Nothing but the lines from the one containing "This screenshot has width=1150, height=2576." through the end of the data should be retyped, exactly as they stand, and pictures should not be retyped.

Dataset entries:
--

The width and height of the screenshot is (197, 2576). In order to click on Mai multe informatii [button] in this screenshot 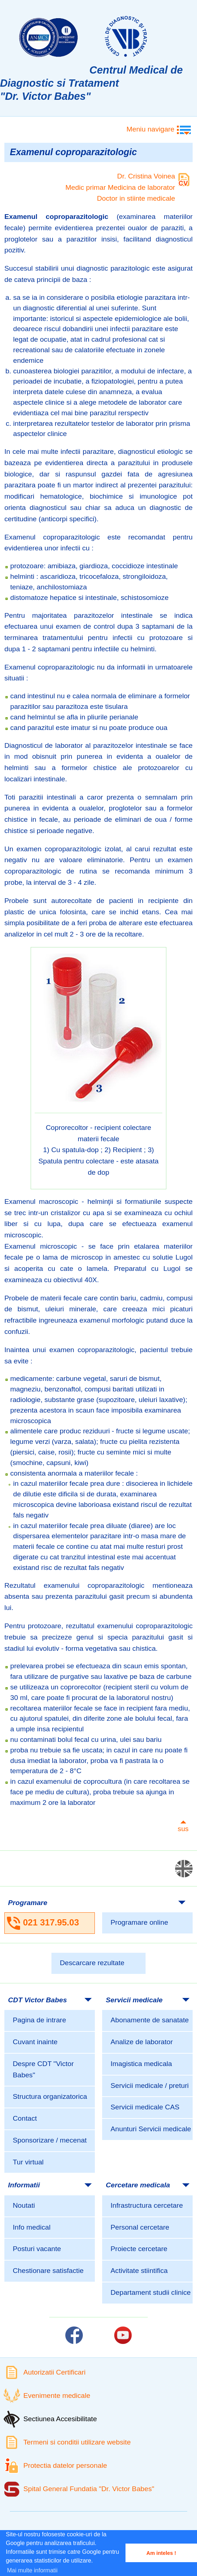, I will do `click(32, 2570)`.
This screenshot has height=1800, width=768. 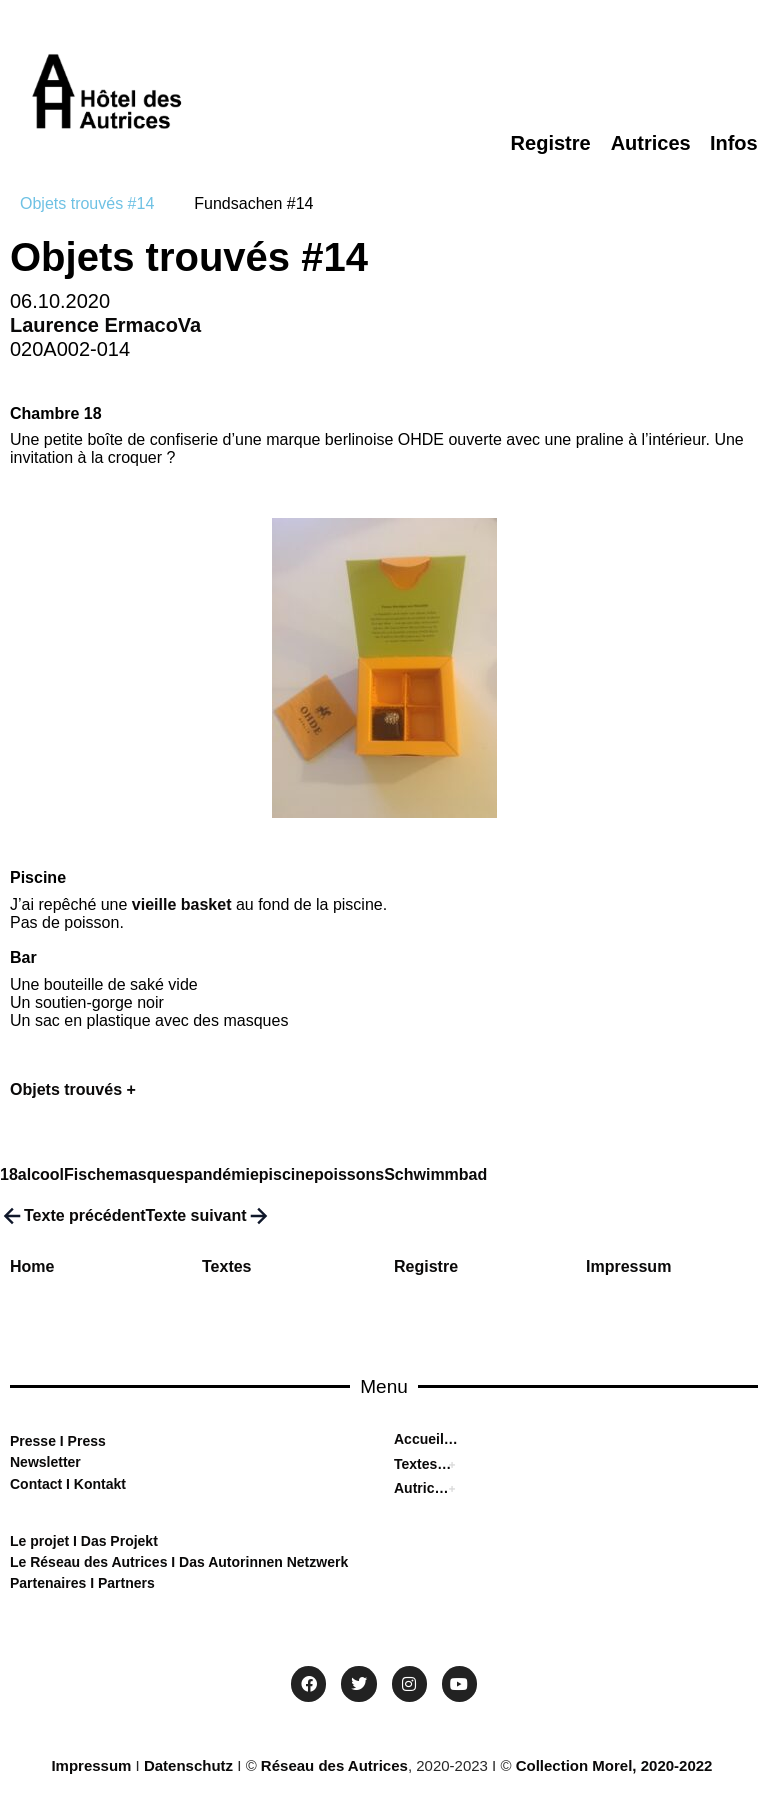 What do you see at coordinates (149, 1174) in the screenshot?
I see `masques` at bounding box center [149, 1174].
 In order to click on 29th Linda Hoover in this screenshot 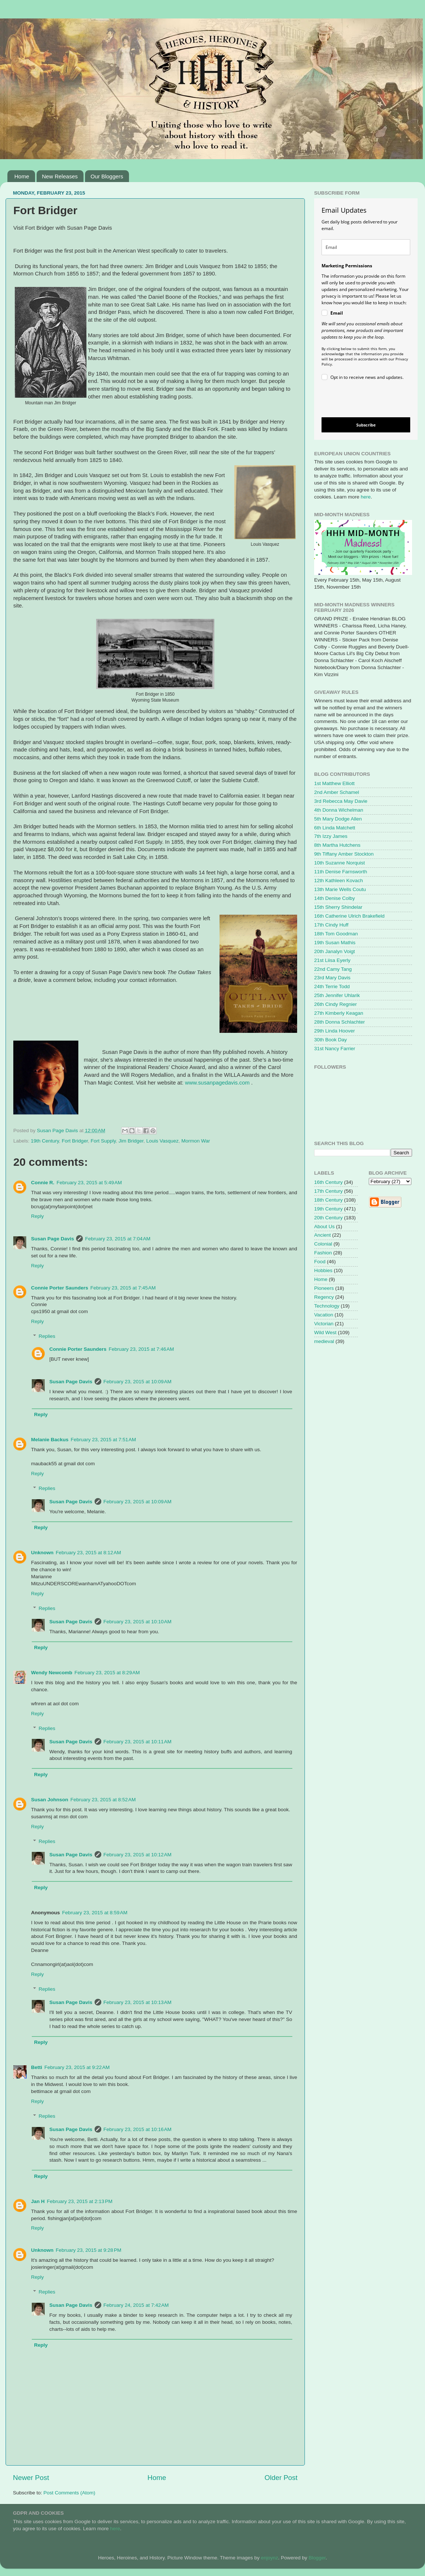, I will do `click(334, 1031)`.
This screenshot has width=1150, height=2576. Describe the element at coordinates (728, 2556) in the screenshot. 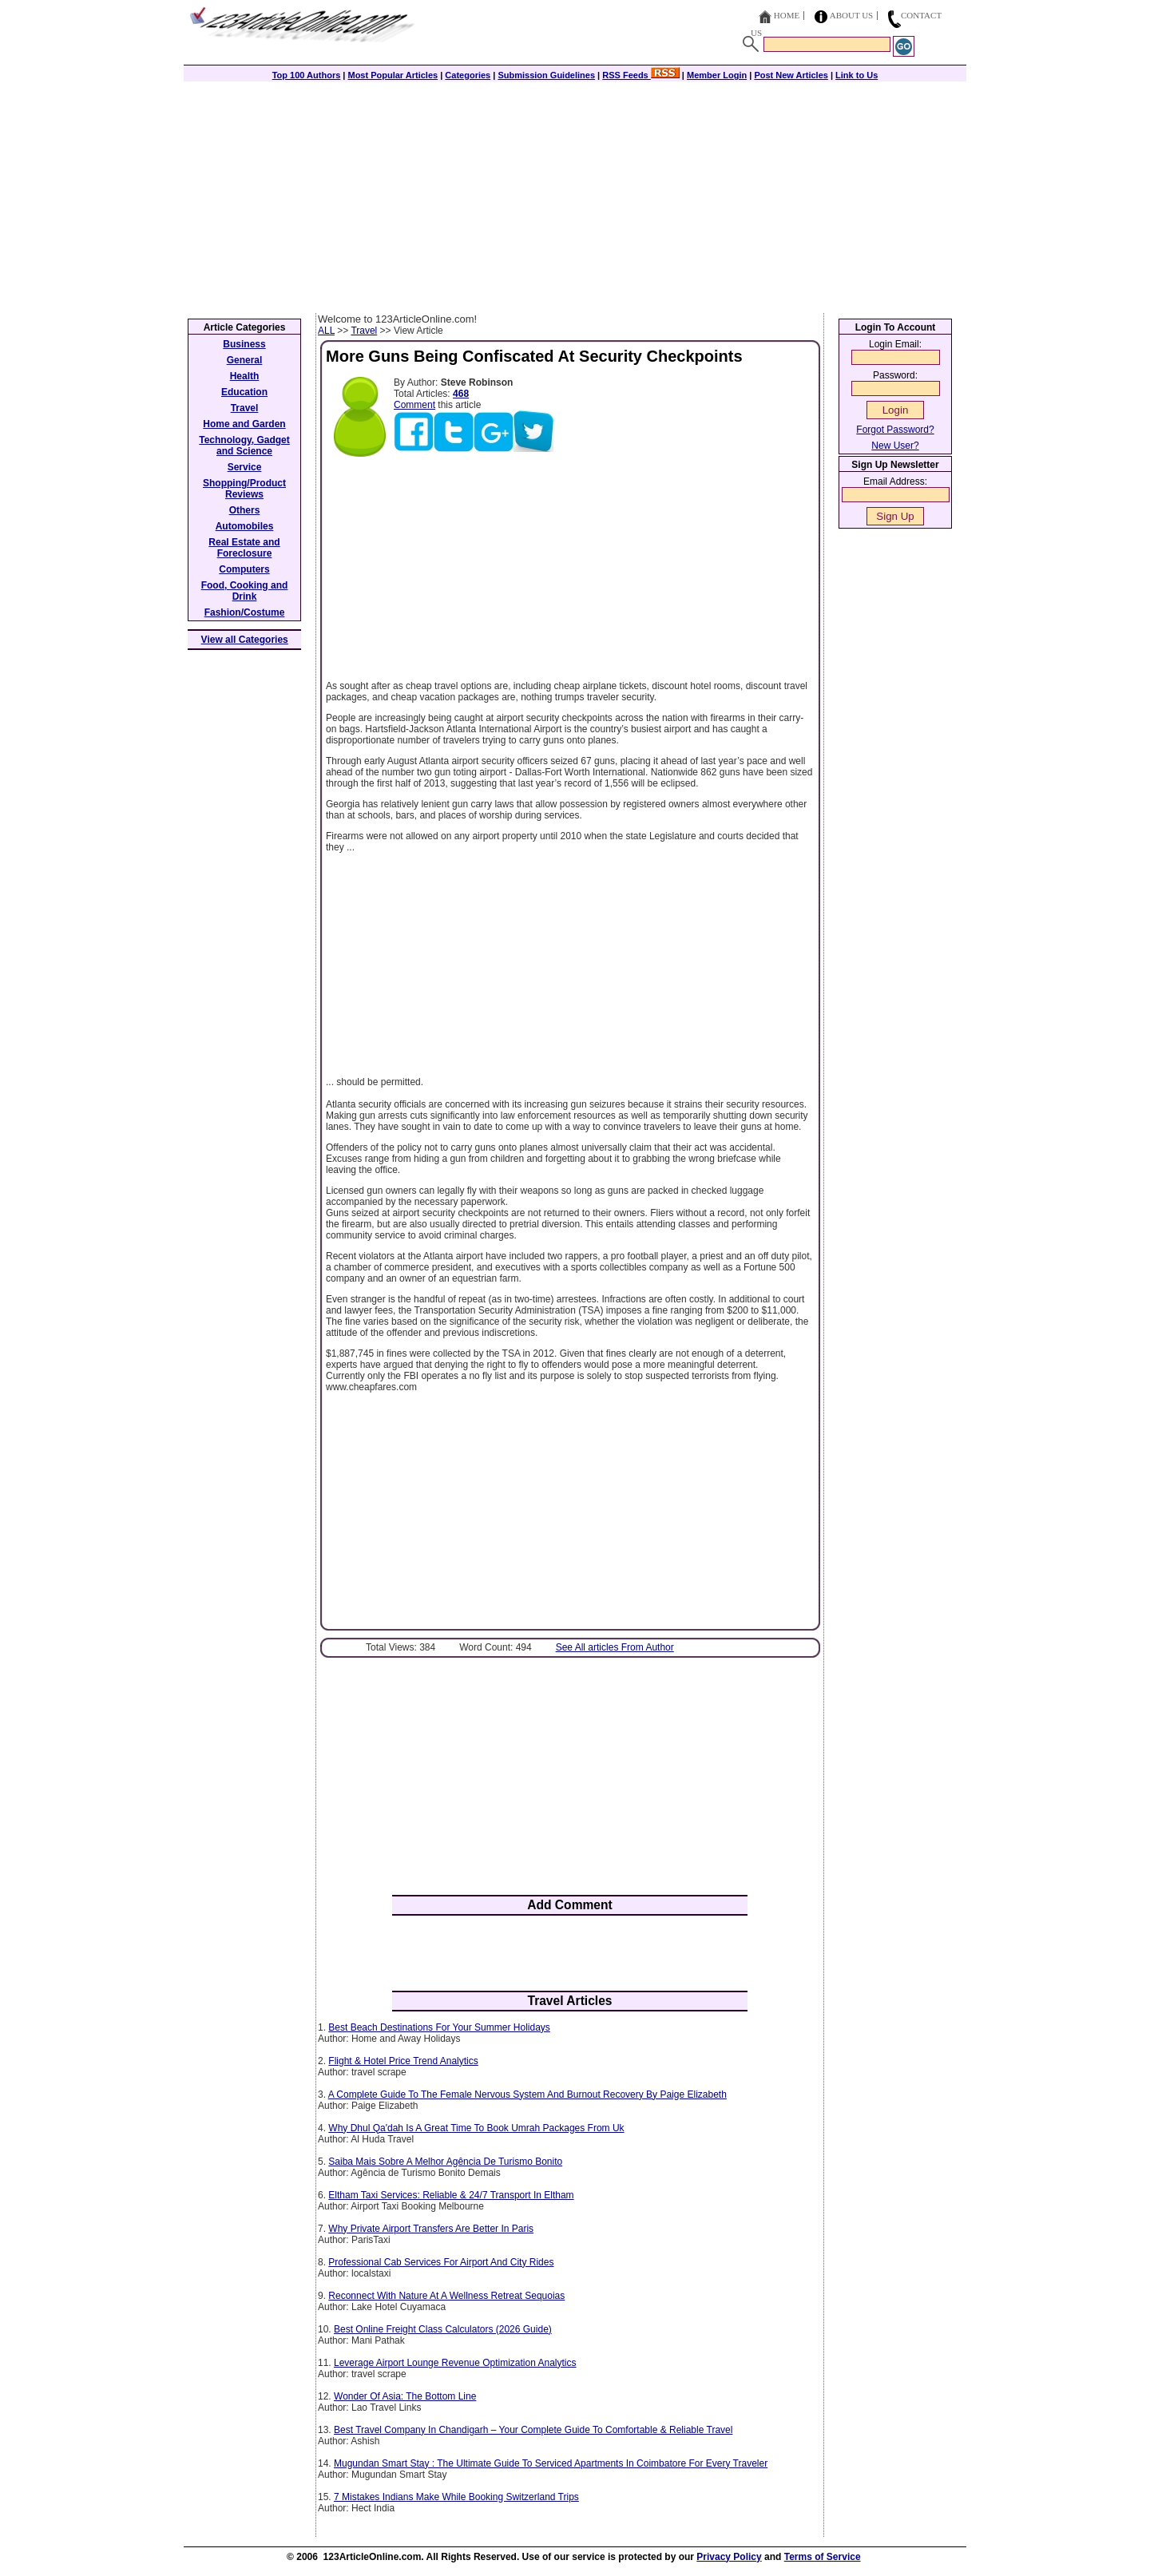

I see `Privacy Policy` at that location.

--

### Written response:
This screenshot has width=1150, height=2576. Describe the element at coordinates (728, 2556) in the screenshot. 

I see `Privacy Policy` at that location.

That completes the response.